Give again exactly, and only, the lines between the line holding "customized shopping" and the end of the listing, both boundary lines included.
[[ DATA LISTING open ]]
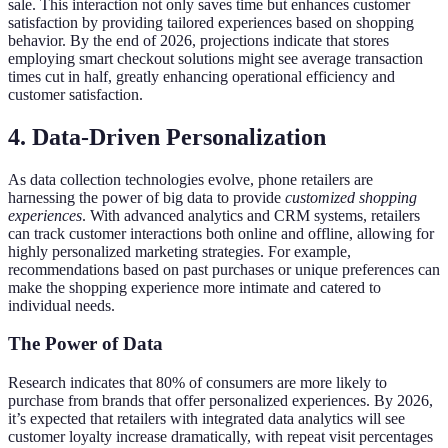
sale. This interaction not only saves time but enhances customer
satisfaction by providing tailored experiences based on shopping
behavior. By the end of 2026, projections indicate that stores
employing smart checkout solutions might see average transaction
times cut in half, greatly enhancing operational efficiency and
customer satisfaction.
4. Data-Driven Personalization
As data collection technologies evolve, phone retailers are
harnessing the power of big data to provide
customized shopping
experiences
. With advanced analytics and CRM systems, retailers
can track customer interactions both online and offline, allowing for
highly personalized marketing strategies. For example,
recommendations based on past purchases or unique preferences can
make the shopping experience more intimate and catered to
individual needs.
The Power of Data
Research indicates that 80% of consumers are more likely to
purchase from brands that offer personalized experiences. By 2026,
it’s expected that retailers with integrated data analytics will see
customer loyalty increase dramatically, with repeat visit percentages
[[ DATA LISTING closed ]]
*EXERCISE SOLUTION*
customized shopping
experiences
. With advanced analytics and CRM systems, retailers
can track customer interactions both online and offline, allowing for
highly personalized marketing strategies. For example,
recommendations based on past purchases or unique preferences can
make the shopping experience more intimate and catered to
individual needs.
The Power of Data
Research indicates that 80% of consumers are more likely to
purchase from brands that offer personalized experiences. By 2026,
it’s expected that retailers with integrated data analytics will see
customer loyalty increase dramatically, with repeat visit percentages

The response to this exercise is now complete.